According to new research by the University of British Columbia Saunder School of Business, published in the Journal of Consumer Psychology, being told an energy drink has been added to your alcoholic drink can make you feel more drunk, daring and sexually self-confident.

Participants were made up of 154 heterosexual young men, described as “social drinkers, who were each given a cocktail containing vodka, red bull and fruit juice. The labelling of the cocktail either emphasised the presence of the energy drink (‘a vodka-Red Bull cocktail’) or it was described as a ‘vodka cocktail’ or ‘exotic cocktail’ instead.

The men were then asked to complete a series of tasks on a computer to measure their perceived drunkenness, attitudes and behaviours .

The researchers found that those who drank the cocktail aware that it contained an energy drink “significantly increased perceived intoxication, risk-taking and sexual self-confidence”.

“Red bull has long used the slogan ‘Red Bull gives you wings’ but our study shows that this type of advertising can make people think it has intoxicating qualities when it doesn’t,” lead researcher Yann Cornill explained. “When alcohol is mixed with an energy drink and people are aware of it, they feel like they’re more intoxicated simply because the marketing says they should feel that way.”

Previous studies have warned of a danger when it comes to mixing energy drinks and alcohol. In March, researchers found that the combination can increase the risk of injury on a night out as well as leading the person to stay out longer and drink more overall. Previous studies have also suggested a link between the concoction and sexual assault.

Positively, this study found that emphasising the content of an energy drink in the cocktail decreased the participants’ intentions to drink drive.
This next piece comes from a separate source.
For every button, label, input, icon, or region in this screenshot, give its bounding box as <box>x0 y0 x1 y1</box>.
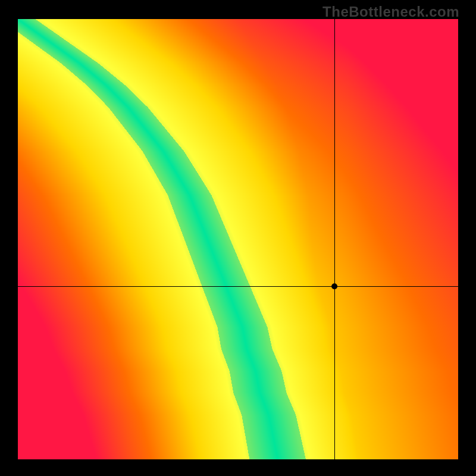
heatmap-frame <box>18 19 458 459</box>
heatmap-canvas <box>18 19 458 459</box>
watermark-label: TheBottleneck.com <box>322 4 459 20</box>
chart-container: TheBottleneck.com <box>0 0 476 476</box>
The researchers suggested that policy makers re-examine the regulation and codes about advertising and labelling of energy drinks and potentially consider restrictions based on their psychological effect as well as physiological.

“Given the study’s findings about the psychological effects of energy-drink marketing, energy drink marketers should be banned from touting the disinhibiting effects of their ingredients,” co-author Pierre Chandon said. “Regulations and codes of conduct should consider the psychological – and not just the physiological – effects of products.”